In spring 2009 Residence Life and Housing received 150 applications from students, which dropped down to 109 applications in February, which is typical, Landers said.

"Spring semester of 2009 it was a high number, astronomically high," Landers said.

It was the first time Landers had seen such high numbers since her start here in 2001. It was also the first time that transfer students were not recruited during the summer; instead 70 students were turned down. With such a high number of students applying it was harder for Res.Life and Housing to choose because of the limited amount of positions.

"I just didn’t have the positions to hire all of those folks," Landers said.

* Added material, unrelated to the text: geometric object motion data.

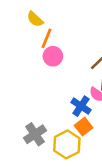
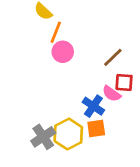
orange square: (84, 127) -> (96, 128), turned 30
yellow hexagon: (67, 144) -> (68, 134), moved

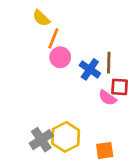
brown line: (113, 57) -> (109, 63), turned -45
blue cross: (93, 106) -> (90, 69), moved
orange square: (96, 128) -> (105, 150), moved

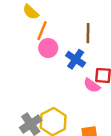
brown line: (109, 63) -> (88, 33), moved

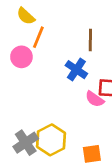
pink circle: (48, 48) -> (21, 57), moved

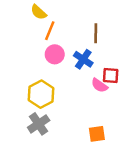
pink circle: (21, 57) -> (55, 54), moved
yellow hexagon: (51, 140) -> (41, 94), moved

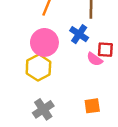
pink circle: (55, 54) -> (44, 42), moved, size x1.5
gray cross: (39, 124) -> (43, 109), moved

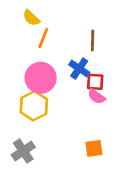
red square: (105, 50) -> (95, 82), moved
gray cross: (43, 109) -> (23, 151), moved

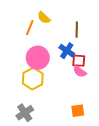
yellow semicircle: (31, 18) -> (44, 18), moved
orange line: (43, 38) -> (30, 28), moved

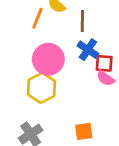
brown line: (77, 30) -> (82, 21), moved
orange square: (78, 111) -> (84, 131), moved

There was a rush to submit applications due to the economic times, which led students to apply for various reasons. Some applied because they really wanted the R.A. position, while others saw the room and half board plans as a means to get through college.

"After looking into the position a little bit more, I realized the outstanding financial advantages of being an R.A., which also encouraged me to apply," Amy Lalonde, a sophomore applied mathematics major said.

The R.A. job requires students to be responsible, to be leaders and to be organized, LaLonde said.

"Since this position requires these skills, I knew that it would be great not only as a learning opportunity, but also as a resume builder," LaLonde said.

Students who applied to be an R.A. just because they wanted a job did not realize the amount of work that goes into being an R.A. Some students really got into the position once they were accepted, while others found it to be a lot harder than they previously thought. Their academic work and R.A responsibilities were too much to handle, Landers said.

"Although the compensation definitely helps the wallet, students should know the commitment that being an RA entails," Kimberly Clements, a junior child education major said.

Clements decided to become an R.A. because she wanted to help other students feel at home at Oswego State just as her previous R.A.s had helped her transition into college.

"I support them in their decision if they think the R.A. position isn’t for them," Landers said. "They are here to be a student and succeed as a student. The R.A. job is supposed to be here to help them and not take away from their ability to succeed."